As an elementary school teacher, I have fielded questions about my name: “Where were you born?” “Are you Israeli?” “What’s your religion?” At one school, a student approached me after the first day of class. I had been hired to teach music, and I anticipated a question like “Who’s your favourite singer?” Or “Do you like Taylor Swift?” Instead, they asked me – point blank – “Do you support Israel?” (this was pre-Oct. 7). I was shocked by the boldness of the question. “Yes,” I said. In retrospect, I could have given a more nuanced answer if I were conversing with an adult: I don’t always agree with Israeli policies, but I believe in Israel’s right to exist as a sovereign state.

The story might have ended there, had it not been for a conversation I had later that day with the student’s teacher. She agreed that they had crossed a line. Moreover, she reiterated how important our names are – something teachers are always emphasizing to students, in efforts to affirm their identities in our classroom. “I have a long ethnic name that’s hard to pronounce,” she said, “but I have my students say it, instead of calling me Mrs. P because it’s easier.”

Ultimately, the student apologized, and I showed them a photo of my grandfather, Morris Israel, dressed in his First World War uniform. I explained that my family had roots in Quebec that dated to 1900 – I am third-generation Canadian on my father’s side. We were Israel before Israel was Israel!

I have learned that the only way to get to know “the other” – someone outside our own group, religion or culture – is to engage in dialogue. In 2017, I travelled to Israel and befriended a Palestinian man while on a hiking trip. He was the last person I ever expected to meet, let alone spend time with. I remember how nervous I was when I went to Bethlehem to have lunch with him. But I trusted my gut – that I would be safe with him. Ultimately, we got to know each other – not as Jew and Muslim or Canadian and Palestinian, but as two human beings.

During that fateful trip, I toyed with the idea of making Aliyah – moving to Israel – but ultimately decided to continue living my life in Canada. I wanted to live the rest of my life as a Jewish individual in a multicultural society, instead of as a Jew in a Jewish state. I wanted to continue living in the country that had opened its doors to my Lithuanian and Russian grandparents, who had fled the persecutions and pogroms of Europe.

I am one of Canada’s 400,000 Jewish citizens – 1 per cent of the population. We are statistically insignificant, yet we are on the receiving end of so much hatred and bigotry. I know what it’s like to open up a textbook and see multiple swastikas and the word Jew crossed out. How do children learn to hate at such a young age?

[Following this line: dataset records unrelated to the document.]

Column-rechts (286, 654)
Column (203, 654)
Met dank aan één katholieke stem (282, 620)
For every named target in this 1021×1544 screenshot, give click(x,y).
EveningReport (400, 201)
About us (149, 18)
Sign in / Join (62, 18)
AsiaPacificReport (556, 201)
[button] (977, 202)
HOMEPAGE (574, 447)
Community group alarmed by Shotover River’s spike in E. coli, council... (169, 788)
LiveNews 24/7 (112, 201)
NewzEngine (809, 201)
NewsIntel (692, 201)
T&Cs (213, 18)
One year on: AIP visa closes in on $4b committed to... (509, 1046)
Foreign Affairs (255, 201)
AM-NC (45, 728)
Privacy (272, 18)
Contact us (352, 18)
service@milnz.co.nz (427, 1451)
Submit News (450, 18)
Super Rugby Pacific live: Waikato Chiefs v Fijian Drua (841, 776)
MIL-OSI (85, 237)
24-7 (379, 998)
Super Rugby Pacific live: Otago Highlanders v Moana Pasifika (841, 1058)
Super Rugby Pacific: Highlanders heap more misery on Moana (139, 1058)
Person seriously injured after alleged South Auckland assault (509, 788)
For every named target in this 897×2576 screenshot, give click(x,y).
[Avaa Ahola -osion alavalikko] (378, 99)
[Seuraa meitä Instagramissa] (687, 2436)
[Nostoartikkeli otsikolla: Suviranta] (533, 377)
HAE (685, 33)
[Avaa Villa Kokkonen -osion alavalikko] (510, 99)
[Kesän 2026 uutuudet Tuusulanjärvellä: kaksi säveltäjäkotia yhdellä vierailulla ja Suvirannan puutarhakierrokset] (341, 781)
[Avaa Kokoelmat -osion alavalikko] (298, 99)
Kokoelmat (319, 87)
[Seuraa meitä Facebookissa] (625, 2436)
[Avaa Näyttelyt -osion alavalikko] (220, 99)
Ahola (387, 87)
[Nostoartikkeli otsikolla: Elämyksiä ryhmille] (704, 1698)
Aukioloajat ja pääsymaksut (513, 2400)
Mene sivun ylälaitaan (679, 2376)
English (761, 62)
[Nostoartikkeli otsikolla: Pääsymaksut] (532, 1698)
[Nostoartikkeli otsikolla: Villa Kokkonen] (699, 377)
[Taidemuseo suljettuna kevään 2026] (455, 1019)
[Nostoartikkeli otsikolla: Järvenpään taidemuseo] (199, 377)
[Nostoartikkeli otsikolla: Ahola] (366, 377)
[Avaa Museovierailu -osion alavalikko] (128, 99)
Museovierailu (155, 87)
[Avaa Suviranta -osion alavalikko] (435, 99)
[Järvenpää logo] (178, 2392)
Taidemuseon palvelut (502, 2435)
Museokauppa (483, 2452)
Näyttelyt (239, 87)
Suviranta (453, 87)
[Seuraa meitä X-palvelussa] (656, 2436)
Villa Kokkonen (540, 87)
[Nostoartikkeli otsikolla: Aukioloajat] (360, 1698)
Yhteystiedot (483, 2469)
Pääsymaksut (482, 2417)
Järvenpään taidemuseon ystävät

My goal as a teacher is to share my culture and identity with students who have no clue about Judaism. I want to do what I can to combat the hate, ignorance and antisemitism I see being unleashed in my country of birth. I am a proud Canadian named Israel. Get to know me beyond my name.

Robyn Israel lives in London, Ont.

Editor’s note: A previous version of this article incorrectly stated that Jewish citizens comprise 0.1 per cent of the Canadian population. They are 1 per cent of the population. This version has been updated.